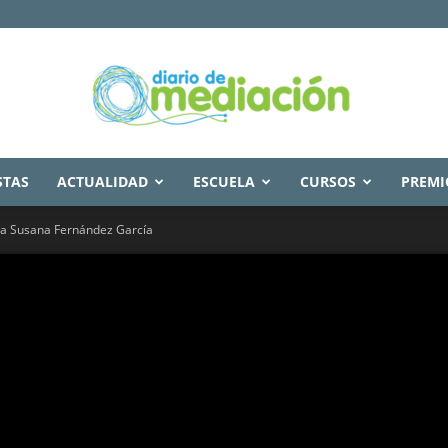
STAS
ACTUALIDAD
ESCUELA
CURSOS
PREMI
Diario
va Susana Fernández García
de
---
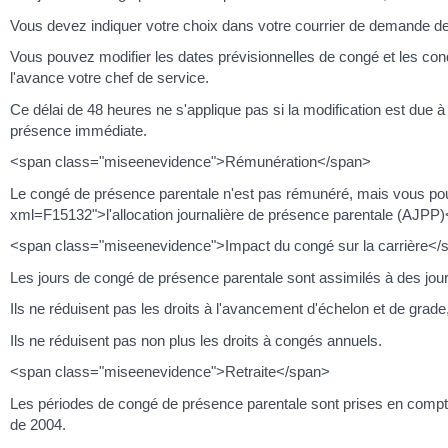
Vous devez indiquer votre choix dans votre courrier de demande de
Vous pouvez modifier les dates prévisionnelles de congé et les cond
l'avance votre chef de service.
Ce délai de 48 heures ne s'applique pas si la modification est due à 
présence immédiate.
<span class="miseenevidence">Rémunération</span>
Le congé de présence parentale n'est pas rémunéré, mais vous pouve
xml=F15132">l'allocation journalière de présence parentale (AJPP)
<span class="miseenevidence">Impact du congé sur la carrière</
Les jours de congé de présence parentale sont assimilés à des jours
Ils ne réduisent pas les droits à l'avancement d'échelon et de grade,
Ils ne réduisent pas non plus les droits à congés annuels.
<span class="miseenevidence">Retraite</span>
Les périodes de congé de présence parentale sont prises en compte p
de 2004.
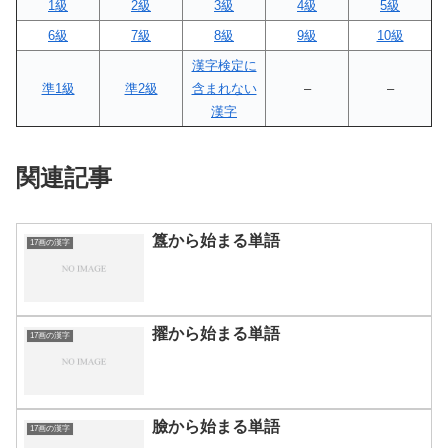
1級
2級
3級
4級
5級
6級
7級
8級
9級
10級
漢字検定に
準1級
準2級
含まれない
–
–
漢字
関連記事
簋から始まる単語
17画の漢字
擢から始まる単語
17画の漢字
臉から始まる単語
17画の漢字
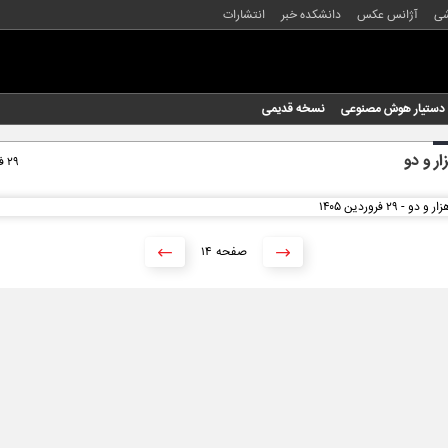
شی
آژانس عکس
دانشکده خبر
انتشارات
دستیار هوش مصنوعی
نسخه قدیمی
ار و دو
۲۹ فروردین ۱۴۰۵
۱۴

- _ASSIGNMENT_: Whenever the word "class" shows up in a line of the entries, list that line.

- _ANSWER BOX_:
<span class="miseenevidence">Rémunération</span>
<span class="miseenevidence">Impact du congé sur la carrière</
<span class="miseenevidence">Retraite</span>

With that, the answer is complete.